ESTRIN: Right. Well, he was born to immigrants from San Francisco. He’s a religious Jew. He wears a yarmulke. He then made millions as a tech entrepreneur in the U.S. He moved back to Israel to get into politics. He was the former chief of staff to Netanyahu about 15 years ago. He then led a West Bank settler organization, served as education minister, after that, defense minister.
And he has this kind of bro persona. He’s about 49 years old and younger than many other politicians in this country and served in an elite commando unit of the Israeli military, so he appeals to younger Israelis who have served in the army. He rose to prominence with this message.
[H]ere’s how he put it on Israeli i24 News this year.
“We believe in strengthening the Jewish identity of Israel. I’m Jewish. I believe that we have to embrace our heritage, our history, our – you know, our roots. I’m not ashamed of that.

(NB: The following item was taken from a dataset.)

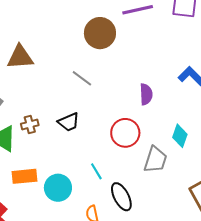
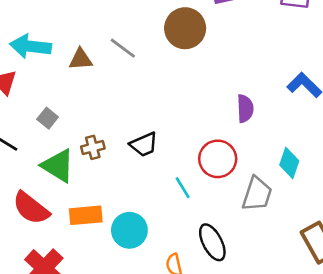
brown triangle: (20, 57) -> (81, 59), size x0.7
gray line: (82, 78) -> (123, 48), moved
cyan line: (96, 171) -> (183, 188), moved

I’m right-wing, and I’m proud of that.”
— Naftali Bennett
He’s firmly opposed to a Palestinian state
KELLY: Daniel, I want to stay there – him calling himself right-wing. I think you called him a hardline conservative. What does that actually mean in terms of what his policies would look like as prime minister?
ESTRIN: Well, for instance, on the question of a Palestinian state, he is firmly opposed to the Palestinian demand for an independent state in the West Bank and Gaza Strip. He says Israel has already given Gaza to the Palestinians. Hamas took it over. Israel and the U.S. consider them a terror group. He says Israel shouldn’t do that again and let Palestinians have a state with the West Bank. He refers to that land by its biblical name, Judea and Samaria. Let’s listen to him on CNN in 2016.

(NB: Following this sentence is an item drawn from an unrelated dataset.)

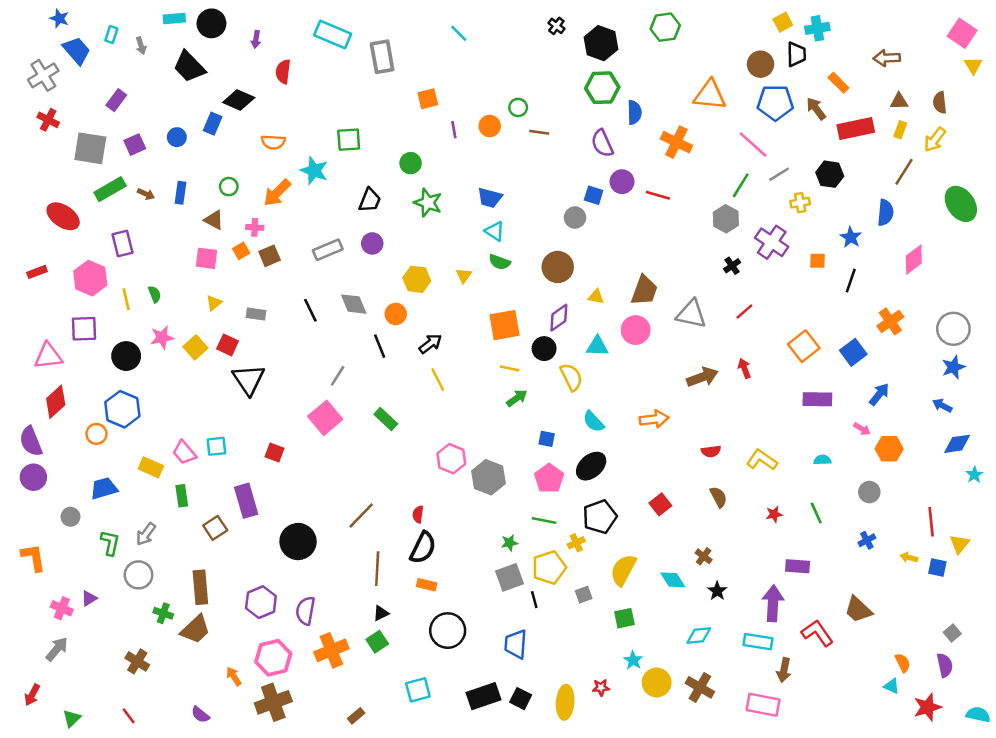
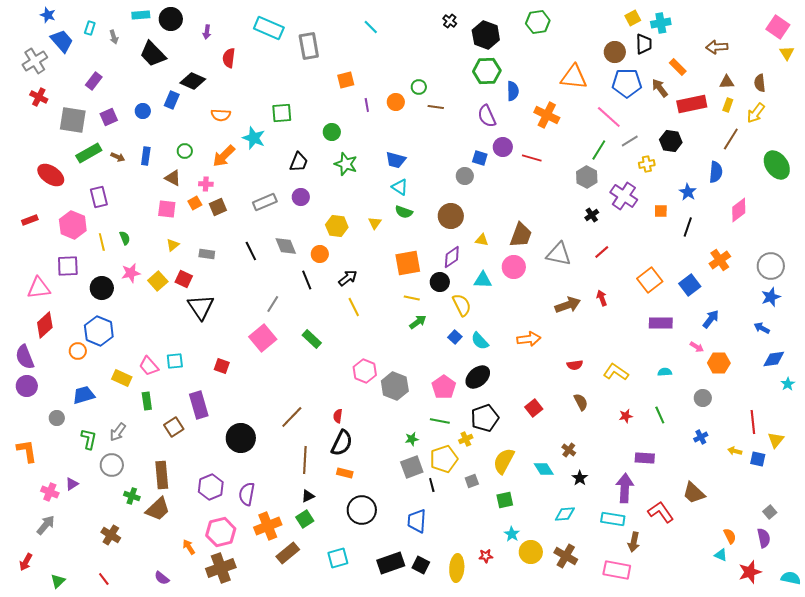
blue square: (547, 439) -> (455, 337), moved, turned 32
brown rectangle: (356, 716) -> (288, 553), moved, size x1.6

“I oppose forming a second Palestinian state in what you call the West Bank. Judea and Samaria has been a Jewish state for roughly 3,300 years, well before, you know, the first Americans reached the new continent of America. And we’re going to stay here forever.”
— Naftali Bennett
He may still have to contend with Netanyahu
ESTRIN: Now, despite this stance, this government that he’s aiming to form will not be able to push any kinds of controversial issues, like the question of a Palestinian state. He’s partnering with leftist, centrists, et cetera. And so the idea is they’re just going to focus on mostly getting rid of Netanyahu and not much else.

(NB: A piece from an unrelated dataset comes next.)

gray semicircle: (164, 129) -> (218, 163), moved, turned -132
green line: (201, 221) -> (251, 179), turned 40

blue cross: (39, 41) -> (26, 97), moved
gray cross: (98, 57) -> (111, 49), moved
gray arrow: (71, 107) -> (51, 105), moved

KELLY: And how likely is that actually to happen, Daniel? Netanyahu, as we noted, has a talent for holding on to power.
ESTRIN: There are many reasons that this could fail because Bennett is facing a lot of pushback from right-wing politicians, even from Netanyahu himself, who’s framing this as dangerous to the security of Israel – for him to partner with leftists, centrists, even Arab politicians. The coalition – this diverse coalition – does have an interest to be in power. They want to unseat Netanyahu. That could keep them together despite their ideological differences. But still, lots of opportunities for Netanyahu to drive a wedge and make them collapse, and then Netanyahu could run again.